The Worst Mistake Made on a Dissertation Is...

I have a saying that I like to tell consulting clients, which is easier said than done, but I think are words for doctoral candidates to live by: "The only bad dissertation draft is one that isn't turned-in." The most common factor that unnecessarily slows progress on a dissertation proposal or defense is a propensity to strive for the perfect draft. As a graduate student, we all fantasized of turning-in our first draft and having our advisor, being so amazed at its brilliance, insist that you accept your PhD on the spot.

Unfortunately, reality inevitably sets-in in the form of red-line-filled draft that features more recommendations than the surgeon general and more added work than you ever imagined would be forthcoming. The feeling can be both crushing and disheartening. The good news is: the pain can be avoided, or at least reduced to a minor setback.

The key to limiting the frustration inherent in this process is: TURN YOUR DRAFT IN! Relinquish your dreams of producing a perfect draft and turn-in the draft you have. The sooner you get a draft on your advisor's desk, the sooner you can receive their valuable feedback, allowing you to spend more time integrating it and less time on details that they may (or may not) ultimately approve of.

Please don't misinterpret what I'm saying here: I'm not suggesting that you should turn-in work that is blatantly of sub-standard quality. Certainly an advisor's time is valuable and not to be wasted. However, I am suggesting that you let go of the fantasy that your first draft will be perfect. When you feel that you've made an honest effort to move your manuscript forward, turn in a draft and allow your advisor to direct you to where things can be improved. The reality is that many details that are agonized over in early drafts are made irrelevant by recommended cuts and revisions by our advisor.

As a warning, the concepts I'm discussing here will feel unnatural to many readers. In fact, most doctoral candidates are high-achieving by nature, so striving for anything less than perfection may feel uncomfortable, or even down-right wrong.
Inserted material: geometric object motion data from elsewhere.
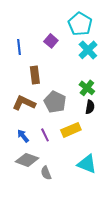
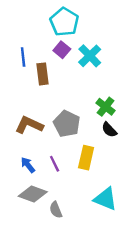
cyan pentagon: (80, 24) -> (64, 22), moved
cyan cross: (88, 50) -> (90, 56), moved
brown rectangle: (35, 75) -> (42, 74), moved
black semicircle: (90, 107) -> (109, 130), turned 128
yellow rectangle: (71, 130) -> (86, 158), turned -54

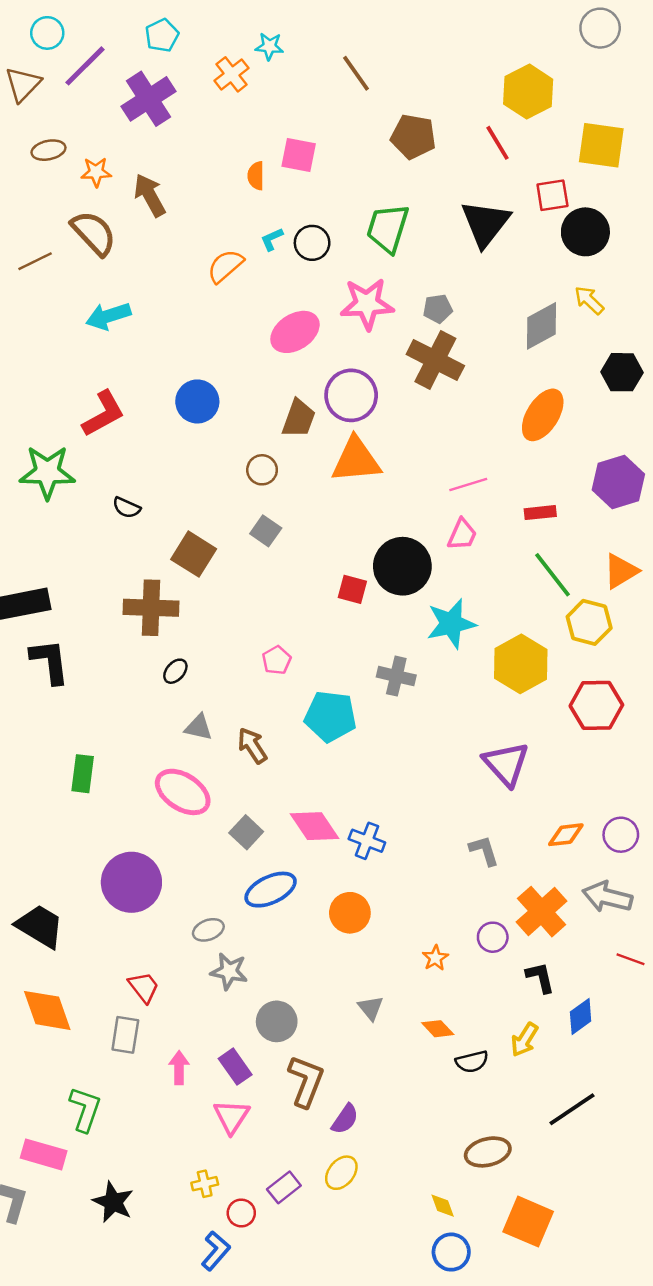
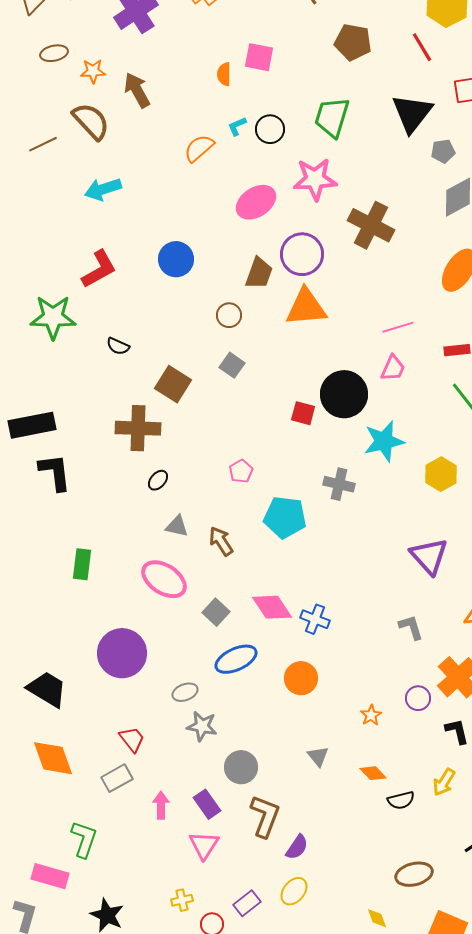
gray pentagon: (438, 309) -> (443, 151), moved
yellow hexagon: (521, 664) -> (441, 474), size x0.7
gray rectangle: (125, 1035) -> (117, 778), turned 52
However, you'll be happy you heeded this advise when you receive your advisor's feedback and know that you are moving closer to your degree and saved yourself a lot of agonizing and wasted energy along the way.

Understand that major feedback is unquestionably coming and try to get your hands on that feedback sooner, rather than later. The alternative is spending day, weeks, or even months longer on a draft, only to receive a very similar amount of feedback, with a whole lot more frustration.